This work is a Spanish illumination made in 1180 in gold, tempura, and ink on parchment from the collections of the Metropolitan Museum of Art. It was disassembled from the original book binding in 1870 and the Met acquired it in 1991. It is a leaf from a Beatus manuscript, a type of illuminated book unique to medieval Spain.
There are thirty two surviving Beatus manuscripts that depict the extraordinary vision of Saint John of the end of the world, as he recorded in the Apocalypse (the Book of Revelation). The Beatus manuscripts record the commentaries of Beatus of Liébana on this mystical vision of Saint John. The upper register of this leaf depicts an altar with suspended votive offerings, and doves symbolizing the souls of the dead. The middle register depicts Christ, and bellow him a group of figures in white are collected, gesturing emphatically. This illustration is based on the text of Revelations 6.9-11: “I saw under the altar the souls of them that were slain for the word of God…and white robes were given to every one of them…” Therefore the lowest register is a depiction of the Christian martyrs, saints, in their white robes.
The New International Bible translates the saints of the fifth seal as calling “out in a loud voice, “How long, Sovereign Lord, holy and true, until you judge the inhabitants of the earth and avenge our blood?” Then each of them was given a white robe, and they were told to wait a little longer, until the full number of their fellow servants, their brothers and sisters, were killed just as they had been.” The fifth seal is fascinating because it tells us that martyrs are expected to be “under the altar” because, even in the time of Saint John, the bodies of martyrs were sacred. By the 1180’s the custom of including relics in an altar was practically a rule; the altar was a reliquary for all intents and purposes. It was a house for material sanctity. The entire body of a saint was sometimes interred under the altar, although the desire for relics usually dictated that saints bodies did not remain whole. But the idea that the body of the saint would be reconstituted during the end days of the world “under the altar” makes sense; the local of sanctity, the focus of veneration and devotion in Christian life, is on the altar (and sometimes on the cult image placed above it).
This is a fascinating rendering of the opening of the fifth seal because it emphasizes communication. The martyrs gesture in such a way that they appear to speak; toward the center a figure throws their hands downward while another points upward toward the figure of Christ, but also toward the very top register with the altar and the votive offerings. These offerings are essential to earthly communication with the divine. Votives are given after a vow has been fulfilled; a crisis averted through the intercession and miraculous power of the divine channeled through a saint. The object of thanks is like the period in a sentence, physically signaling the end of a thought, the closing of a loop, a successful transaction. It is not the end of the conversation however, as it signals the devotee’s indebtedness to the saint and also represents their need to continue to venerate the divine figure.

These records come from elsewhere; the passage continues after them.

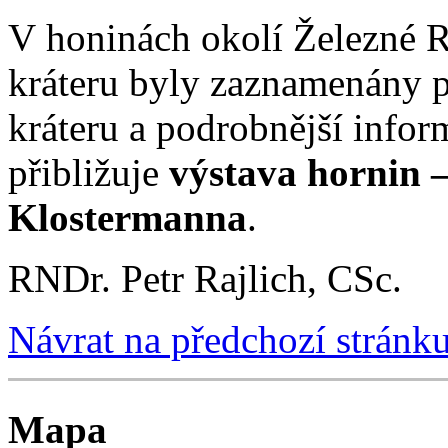
V honinách okolí Železné 
kráteru byly zaznamenány 
kráteru a podrobnější infor
přibližuje
výstava hornin –
Klostermanna
.
RNDr. Petr Rajlich, CSc.
Návrat na předchozí stránk
Mapa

The indication of the objects above the martyrs; Christ, the altar, and the votives, is an indication of the votive exchange system. In life, the top altar, the devotee performs their faith before the altar and leaves votive offerings near it. The saints speak to Christ and perform miracles through Him. There are doves bellow the altar which represent the souls of the dead. They may be there to reinforce the notion of the martyrs under the altar, but they are also open to a different interpretation. Perhaps they are the souls of the faithful waiting to be killed; they are the future Christians that the martyrs in the Apocalypse wait for, the “full number of their fellow servants.”
This is certainly not the only interpretation of this image. However, it is a prominent one and one that would probably come to the mind of a medieval viewer with ease due to the predominance of the votive exchange in Christian culture. The altar is tiny in this illumination. It is topped by a large, central chalice which is directly above the head of Christ in the lower register. The background of this middle section is also essentially a red band. It is not spatial, rather, it creates a vibrant local for Christ and plays beautifully with the green of the two plants flanking him. But it may play another role in the reading of the manuscript’s image as well through the association of the chalice with the transubstantiation performed during the mass in which wine is converted through the priest into Jesus’s blood. Directly below the altar where this divine mystery takes place Jesus is shown silhouetted by a field of blood red. This re-emphasizes the tangible manifestation of the divine in physical matter. The transubstantiation of Jesus’s blood helps to justify the votive exchange; if the savior can become earthly, perhaps the gifts of a humble devotee can become manifest in the materials of the divine.